The first decree was made January 24, 1881, and was a final decree in the cause. While it is not clearly expressed, it is yet evident that the plaintiffs’ bill was dismissed, the injunction dissolved, and the costs of the suit in equity, “ excepting the costs incurred before the master by the taking of testimony in behalf of the defendants,” were imposed upon the plaintiff. That portion of the decree regarding the costs is obscure, but we think the meaning of the decree is to put the costs as above stated upon the plaintiff. It provides for collecting them out of his property, and although the decree could not be enforced as made ; that is to say, the costs in the suit in equity could not be taxed and collected in another and independent suit upon the mortgage, yet we are of opinion the liability of the plaintiff for the, costs was fixed by this decree, and, as there was no appeal therefrom, we are unable to see how it could afterwards be changed without the consent of the parties.

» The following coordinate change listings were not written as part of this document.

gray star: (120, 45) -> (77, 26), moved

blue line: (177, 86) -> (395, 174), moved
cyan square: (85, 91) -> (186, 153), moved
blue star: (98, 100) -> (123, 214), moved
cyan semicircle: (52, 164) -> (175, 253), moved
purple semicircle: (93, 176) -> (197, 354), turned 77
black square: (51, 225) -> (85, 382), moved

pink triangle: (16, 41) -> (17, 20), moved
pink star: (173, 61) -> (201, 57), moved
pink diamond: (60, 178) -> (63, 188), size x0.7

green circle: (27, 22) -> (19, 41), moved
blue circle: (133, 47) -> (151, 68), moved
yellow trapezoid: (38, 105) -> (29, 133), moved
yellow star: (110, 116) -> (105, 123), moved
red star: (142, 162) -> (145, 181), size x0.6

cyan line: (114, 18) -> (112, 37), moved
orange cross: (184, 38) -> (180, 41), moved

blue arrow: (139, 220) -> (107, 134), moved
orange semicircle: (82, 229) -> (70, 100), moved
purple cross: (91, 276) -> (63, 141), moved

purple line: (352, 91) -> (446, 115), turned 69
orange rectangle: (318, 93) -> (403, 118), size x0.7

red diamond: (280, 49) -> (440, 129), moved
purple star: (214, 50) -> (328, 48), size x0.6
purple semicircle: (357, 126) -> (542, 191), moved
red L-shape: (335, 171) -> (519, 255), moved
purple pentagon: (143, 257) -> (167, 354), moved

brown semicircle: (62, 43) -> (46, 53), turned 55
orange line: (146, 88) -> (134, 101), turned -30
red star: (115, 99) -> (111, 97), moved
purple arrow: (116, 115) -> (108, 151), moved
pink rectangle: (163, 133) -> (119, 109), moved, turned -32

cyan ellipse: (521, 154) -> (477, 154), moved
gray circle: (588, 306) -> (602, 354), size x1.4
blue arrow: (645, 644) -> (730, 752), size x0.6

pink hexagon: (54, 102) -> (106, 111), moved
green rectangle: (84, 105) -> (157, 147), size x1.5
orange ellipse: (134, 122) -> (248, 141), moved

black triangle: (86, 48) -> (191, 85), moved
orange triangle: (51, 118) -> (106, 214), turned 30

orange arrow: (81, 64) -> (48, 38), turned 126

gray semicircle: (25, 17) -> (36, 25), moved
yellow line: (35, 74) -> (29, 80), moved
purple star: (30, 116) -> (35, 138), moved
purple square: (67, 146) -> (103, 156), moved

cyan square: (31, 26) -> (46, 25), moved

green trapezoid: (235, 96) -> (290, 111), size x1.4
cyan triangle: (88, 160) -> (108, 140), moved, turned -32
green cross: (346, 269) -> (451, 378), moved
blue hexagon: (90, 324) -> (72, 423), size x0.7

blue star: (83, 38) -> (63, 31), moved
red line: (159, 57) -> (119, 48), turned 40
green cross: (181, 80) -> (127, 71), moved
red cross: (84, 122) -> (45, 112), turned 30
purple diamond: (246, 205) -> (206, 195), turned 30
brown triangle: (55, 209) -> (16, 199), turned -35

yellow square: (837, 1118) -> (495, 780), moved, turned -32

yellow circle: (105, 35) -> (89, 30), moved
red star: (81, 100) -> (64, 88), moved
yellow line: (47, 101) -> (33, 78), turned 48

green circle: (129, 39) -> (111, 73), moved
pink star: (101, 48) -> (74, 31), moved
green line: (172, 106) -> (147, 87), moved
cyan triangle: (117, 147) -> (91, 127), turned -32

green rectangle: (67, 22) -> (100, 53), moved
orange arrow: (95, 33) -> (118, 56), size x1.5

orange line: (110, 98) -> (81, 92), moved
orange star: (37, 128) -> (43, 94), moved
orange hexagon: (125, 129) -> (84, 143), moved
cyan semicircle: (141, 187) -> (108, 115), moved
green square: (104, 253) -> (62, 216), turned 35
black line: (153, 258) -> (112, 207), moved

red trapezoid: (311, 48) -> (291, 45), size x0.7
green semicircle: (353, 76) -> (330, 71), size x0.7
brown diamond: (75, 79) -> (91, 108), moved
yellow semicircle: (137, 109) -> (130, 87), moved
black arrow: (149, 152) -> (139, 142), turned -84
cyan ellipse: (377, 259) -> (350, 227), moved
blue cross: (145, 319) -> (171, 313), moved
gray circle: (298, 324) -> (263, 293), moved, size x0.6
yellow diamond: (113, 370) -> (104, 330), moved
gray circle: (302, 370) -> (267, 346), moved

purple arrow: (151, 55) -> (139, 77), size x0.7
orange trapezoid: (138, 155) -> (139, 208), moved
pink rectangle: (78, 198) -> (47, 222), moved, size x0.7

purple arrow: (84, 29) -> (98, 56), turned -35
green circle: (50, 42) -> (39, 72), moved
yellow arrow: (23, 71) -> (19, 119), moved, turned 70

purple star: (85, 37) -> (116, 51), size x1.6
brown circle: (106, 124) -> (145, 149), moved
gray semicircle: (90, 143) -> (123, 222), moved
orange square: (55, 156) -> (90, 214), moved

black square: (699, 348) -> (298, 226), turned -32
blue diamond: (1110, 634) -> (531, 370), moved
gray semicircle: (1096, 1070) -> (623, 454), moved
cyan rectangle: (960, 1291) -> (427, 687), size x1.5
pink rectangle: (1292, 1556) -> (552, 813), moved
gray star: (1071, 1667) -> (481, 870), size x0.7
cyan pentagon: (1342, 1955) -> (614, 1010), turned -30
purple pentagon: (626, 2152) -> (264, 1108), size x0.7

Next came the decree of July 2, 1881, which provided merely for the payment of the master’s fee of fifty dollars. Ten dollars thereof was ordered to be paid by Joseph Nesbit, one of the defendants, and the remaining forty dollars by the plaintiffs. This was in entire harmony with the decree of January 24, and was evidently in aid thereof.

*181Then we have the decree of July 9, 1881, which is called the “final decree as to costs.” It provides that “the order of the court of July 2, 1881, is so far modified as to release the plaintiffs from paying any portion of the costs in this case, and it is hereby ordered that the sheriff pay T. C. Hippie, out of the sale of the real estate, forty dollars, and also to pay the balance of the costs in this case.”

It was urged that this order was intendea and treated as a rule upon the sheriff to show cause why the costs .in the equity suit should not be paid out of the funds in his hands produced by the sale of the plaintiffs’ real estate. There is some ground for this contention. The sheriff filed an answer, in which he set forth that he had no funds in his hands applicable to the costs ; that the mortgaged premises sold for less than the mortgage debt, and that he had taken the receipt of the mortgage creditor for the amount of the bid, less the costs of the sale.

Thus the matter stood until October 13, 1883, when the Court, treating the order of July 9, 1881, as a rule upon the sheriff, discharged said rule, directed the sheriff to deliver to Joseph Nesbit the sheriff’s deed for the property sold upon his receipting for $1,799 07, the proceeds of the sale belonging to him as a lien creditor, and that the plaintiffs pay the sum of forty dollars to the master as their proportion of the costs; that they pay all the other costs in the case, and that in default of such payment an attachment shall issue against said plaintiff to enforce payment of the sum.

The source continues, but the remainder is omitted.